The history of the Fulani people in West Africa dates back to before the ninth century. They were the first group on the African continent to convert to Islam, and they have been prevalent in many West African countries ever since.

“This group is really unique,” says Themba Mkhabela, the ELCA’s regional representative in West Africa. “You find the people throughout West Africa. They are predominantly cattle herdsman. Some travel from region to region. They go through countries, across borders, looking for places to graze their cattle. Some countries have sort of an understanding with them so that their cattle can start in one country and cross over into another country.”

The ELCA has had a long and rich relationship with the Fulani people. Years ago, ELCA missionaries co-founded an organization called the Joint Christian Ministry in West Africa, which now works with other Christian denominations to bring together Fulani Christians and churches. The members of these churches offer the Fulani people in West Africa mutual support, sharing of experiences and mutual learning.

Converting to Christianity from Islam is no small decision for a Fulani person. “Being Muslim is not only a religion but a cultural identity,” Themba explains. “Many of those who convert are persecuted by their own people, families cut ties with them, and as such they need some kind of support group that will help them out.”

Support through accompaniment

Recently during a trip to Senegal, Themba and Thomas Magadji, the general secretary of the Joint Christian Ministry in West Africa, tried to provide that support as they sat down with a group who had converted to Christianity over the years.

“We had an opportunity to spend time sitting in the shade drinking local tea and local yogurt, listening to amazing stories of Fulani who live in a world that often views them with curiosity and, at times, even skepticism,” Themba shares.

“They told stories about the challenges they face because of their courageous act in a world where Fulani are thought of as Muslims by birth.” In Senegal, Themba points out, there is peaceful coexistence between Muslims and Christians — which is not the case in other parts of West Africa.

Themba remembers one man in particular, Malick Sy, who was keenly aware of the pressures he faced.
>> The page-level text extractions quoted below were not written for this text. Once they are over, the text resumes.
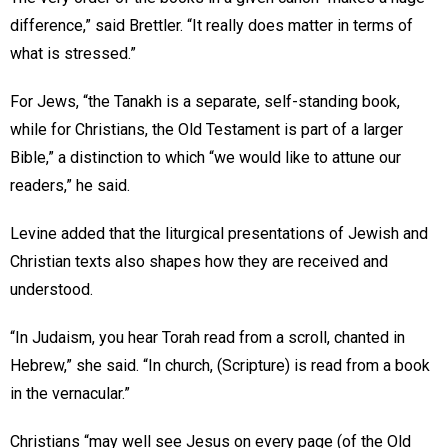
difference,” said Brettler. “It really does matter in terms of
what is stressed.”
For Jews, “the Tanakh is a separate, self-standing book,
while for Christians, the Old Testament is part of a larger
Bible,” a distinction to which “we would like to attune our
readers,” he said.
Levine added that the liturgical presentations of Jewish and
Christian texts also shapes how they are received and
understood.
“In Judaism, you hear Torah read from a scroll, chanted in
Hebrew,” she said. “In church, (Scripture) is read from a book
in the vernacular.”
Christians “may well see Jesus on every page (of the Old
He told Themba, “The majority of Muslims in Senegal are looking at [those who have converted] because they can’t understand why they chose to become Christians.”

Malick shared that this added attention means that he needs to be extra careful about how he lives his life. “His life is a witness to Christianity. If he behaves in the wrong way, people will think that is how Christians behave or that is how Christians act.”

Generosity that makes a difference

In 2012, Themba was also in attendance when Ousmane Diop became the first Fulani man to be ordained by the Lutheran Church in Senegal. Ousmane’s education was funded in part by the ELCA through a scholarship from the Joint Christian Ministry in West Africa.

The ELCA in conjunction with Mission Africa (a Norwegian mission organization) is also providing a scholarship for Daniel Dama, a Fulani pastor. Daniel is studying music at Fuller Seminary in Pasadena, Calif., and he has been commissioned by the Joint Christian Ministry in West Africa to compile the first Fulani hymnal. The ELCA and Mission Africa have jointly funded the inception of the hymnal project.

This support from the generosity of ELCA members through their Sunday offerings and through direct gifts to ELCA Missionary Sponsorship is making all the difference in the lives of the Fulani people.

“ELCA members are often not aware that their love and generosity is felt even in the remote corners of the world by people whose courageous act of faith is oblivious to a world around them,” says Themba. “The gifts that ELCA members give through their Sunday offering make a difference in many corners of the world.”

“It gives me great joy and unparalleled fulfillment to tell the story of how we, the ELCA, are actively engaged in the ministry which helps to strengthen and to walk with Fulani Christians in their journey of faith,” Themba continues, “and how we together with our companions endeavor to serve the Fulani people in West Africa.”